- Description of the task -
Among the lines of data below, reproduce only those from the one with "internationella regler och" through the one with "El Directorio Digital", exactly as they stand, both ends included.

- Record set -

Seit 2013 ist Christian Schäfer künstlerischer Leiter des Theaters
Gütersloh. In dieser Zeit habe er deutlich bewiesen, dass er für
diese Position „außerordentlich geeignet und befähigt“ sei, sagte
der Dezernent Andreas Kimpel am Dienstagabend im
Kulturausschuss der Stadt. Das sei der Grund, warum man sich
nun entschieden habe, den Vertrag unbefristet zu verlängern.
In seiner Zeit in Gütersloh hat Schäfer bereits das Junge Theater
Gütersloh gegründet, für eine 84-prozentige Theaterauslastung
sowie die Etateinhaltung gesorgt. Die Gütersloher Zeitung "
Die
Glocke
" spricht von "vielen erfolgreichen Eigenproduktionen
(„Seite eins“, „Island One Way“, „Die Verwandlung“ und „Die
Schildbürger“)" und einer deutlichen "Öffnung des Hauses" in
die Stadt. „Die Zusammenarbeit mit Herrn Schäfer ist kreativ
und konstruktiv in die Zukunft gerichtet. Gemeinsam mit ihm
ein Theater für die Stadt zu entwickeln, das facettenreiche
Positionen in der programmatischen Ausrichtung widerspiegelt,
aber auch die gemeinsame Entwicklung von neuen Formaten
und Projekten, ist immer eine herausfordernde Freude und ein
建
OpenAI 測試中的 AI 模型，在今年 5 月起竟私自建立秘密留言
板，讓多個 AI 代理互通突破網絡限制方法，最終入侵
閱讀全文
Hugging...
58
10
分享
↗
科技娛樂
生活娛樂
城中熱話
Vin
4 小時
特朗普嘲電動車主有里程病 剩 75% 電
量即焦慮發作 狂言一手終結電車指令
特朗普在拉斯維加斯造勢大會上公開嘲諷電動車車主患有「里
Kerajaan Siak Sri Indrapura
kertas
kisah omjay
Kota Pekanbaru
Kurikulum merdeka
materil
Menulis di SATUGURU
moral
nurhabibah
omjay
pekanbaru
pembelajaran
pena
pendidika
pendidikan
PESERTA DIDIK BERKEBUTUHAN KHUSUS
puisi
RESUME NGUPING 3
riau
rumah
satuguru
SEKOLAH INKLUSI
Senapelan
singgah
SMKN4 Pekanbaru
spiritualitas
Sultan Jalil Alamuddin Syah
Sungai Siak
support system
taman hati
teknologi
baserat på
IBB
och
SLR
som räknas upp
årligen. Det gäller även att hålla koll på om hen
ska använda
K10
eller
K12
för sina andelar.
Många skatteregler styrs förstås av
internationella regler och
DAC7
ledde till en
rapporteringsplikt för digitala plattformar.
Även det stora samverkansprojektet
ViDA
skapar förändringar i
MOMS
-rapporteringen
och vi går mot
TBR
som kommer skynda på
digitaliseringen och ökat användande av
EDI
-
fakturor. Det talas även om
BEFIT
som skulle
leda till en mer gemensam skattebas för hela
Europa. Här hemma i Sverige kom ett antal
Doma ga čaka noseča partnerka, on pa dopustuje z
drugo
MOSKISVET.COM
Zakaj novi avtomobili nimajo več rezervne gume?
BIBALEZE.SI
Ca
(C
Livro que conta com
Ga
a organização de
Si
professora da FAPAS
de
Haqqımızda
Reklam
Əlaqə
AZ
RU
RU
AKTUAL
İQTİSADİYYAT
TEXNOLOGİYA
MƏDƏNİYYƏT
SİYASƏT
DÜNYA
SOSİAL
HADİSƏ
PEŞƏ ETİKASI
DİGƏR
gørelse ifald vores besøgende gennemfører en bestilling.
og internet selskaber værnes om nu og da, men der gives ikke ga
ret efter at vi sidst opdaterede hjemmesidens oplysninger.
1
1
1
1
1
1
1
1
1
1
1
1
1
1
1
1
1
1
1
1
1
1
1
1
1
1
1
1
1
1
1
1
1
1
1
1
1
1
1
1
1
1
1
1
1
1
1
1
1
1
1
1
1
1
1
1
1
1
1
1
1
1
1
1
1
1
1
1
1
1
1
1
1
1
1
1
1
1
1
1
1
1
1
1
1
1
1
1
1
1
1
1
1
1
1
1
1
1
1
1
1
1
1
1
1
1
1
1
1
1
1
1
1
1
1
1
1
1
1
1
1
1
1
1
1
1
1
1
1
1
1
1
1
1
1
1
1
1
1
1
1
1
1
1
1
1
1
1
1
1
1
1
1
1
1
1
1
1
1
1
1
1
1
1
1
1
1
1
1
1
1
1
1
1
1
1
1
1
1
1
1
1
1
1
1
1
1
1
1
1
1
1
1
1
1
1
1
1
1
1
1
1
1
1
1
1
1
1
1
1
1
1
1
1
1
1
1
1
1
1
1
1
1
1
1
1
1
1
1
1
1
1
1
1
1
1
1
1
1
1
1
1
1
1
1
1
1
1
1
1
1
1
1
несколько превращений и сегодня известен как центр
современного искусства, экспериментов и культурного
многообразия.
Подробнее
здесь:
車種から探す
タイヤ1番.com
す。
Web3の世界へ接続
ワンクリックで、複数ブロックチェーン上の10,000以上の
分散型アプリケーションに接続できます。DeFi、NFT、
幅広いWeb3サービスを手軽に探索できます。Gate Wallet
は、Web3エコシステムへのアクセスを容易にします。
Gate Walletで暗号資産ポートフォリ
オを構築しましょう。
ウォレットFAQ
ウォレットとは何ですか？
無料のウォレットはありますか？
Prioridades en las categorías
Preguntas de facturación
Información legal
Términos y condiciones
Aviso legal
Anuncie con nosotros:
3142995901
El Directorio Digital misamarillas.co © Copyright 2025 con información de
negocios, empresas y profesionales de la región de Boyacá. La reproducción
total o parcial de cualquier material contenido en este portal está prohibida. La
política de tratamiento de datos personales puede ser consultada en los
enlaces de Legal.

- Problem solution -
internationella regler och
DAC7
ledde till en
rapporteringsplikt för digitala plattformar.
Även det stora samverkansprojektet
ViDA
skapar förändringar i
MOMS
-rapporteringen
och vi går mot
TBR
som kommer skynda på
digitaliseringen och ökat användande av
EDI
-
fakturor. Det talas även om
BEFIT
som skulle
leda till en mer gemensam skattebas för hela
Europa. Här hemma i Sverige kom ett antal
Doma ga čaka noseča partnerka, on pa dopustuje z
drugo
MOSKISVET.COM
Zakaj novi avtomobili nimajo več rezervne gume?
BIBALEZE.SI
Ca
(C
Livro que conta com
Ga
a organização de
Si
professora da FAPAS
de
Haqqımızda
Reklam
Əlaqə
AZ
RU
RU
AKTUAL
İQTİSADİYYAT
TEXNOLOGİYA
MƏDƏNİYYƏT
SİYASƏT
DÜNYA
SOSİAL
HADİSƏ
PEŞƏ ETİKASI
DİGƏR
gørelse ifald vores besøgende gennemfører en bestilling.
og internet selskaber værnes om nu og da, men der gives ikke ga
ret efter at vi sidst opdaterede hjemmesidens oplysninger.
1
1
1
1
1
1
1
1
1
1
1
1
1
1
1
1
1
1
1
1
1
1
1
1
1
1
1
1
1
1
1
1
1
1
1
1
1
1
1
1
1
1
1
1
1
1
1
1
1
1
1
1
1
1
1
1
1
1
1
1
1
1
1
1
1
1
1
1
1
1
1
1
1
1
1
1
1
1
1
1
1
1
1
1
1
1
1
1
1
1
1
1
1
1
1
1
1
1
1
1
1
1
1
1
1
1
1
1
1
1
1
1
1
1
1
1
1
1
1
1
1
1
1
1
1
1
1
1
1
1
1
1
1
1
1
1
1
1
1
1
1
1
1
1
1
1
1
1
1
1
1
1
1
1
1
1
1
1
1
1
1
1
1
1
1
1
1
1
1
1
1
1
1
1
1
1
1
1
1
1
1
1
1
1
1
1
1
1
1
1
1
1
1
1
1
1
1
1
1
1
1
1
1
1
1
1
1
1
1
1
1
1
1
1
1
1
1
1
1
1
1
1
1
1
1
1
1
1
1
1
1
1
1
1
1
1
1
1
1
1
1
1
1
1
1
1
1
1
1
1
1
1
1
несколько превращений и сегодня известен как центр
современного искусства, экспериментов и культурного
многообразия.
Подробнее
здесь:
車種から探す
タイヤ1番.com
す。
Web3の世界へ接続
ワンクリックで、複数ブロックチェーン上の10,000以上の
分散型アプリケーションに接続できます。DeFi、NFT、
幅広いWeb3サービスを手軽に探索できます。Gate Wallet
は、Web3エコシステムへのアクセスを容易にします。
Gate Walletで暗号資産ポートフォリ
オを構築しましょう。
ウォレットFAQ
ウォレットとは何ですか？
無料のウォレットはありますか？
Prioridades en las categorías
Preguntas de facturación
Información legal
Términos y condiciones
Aviso legal
Anuncie con nosotros:
3142995901
El Directorio Digital misamarillas.co © Copyright 2025 con información de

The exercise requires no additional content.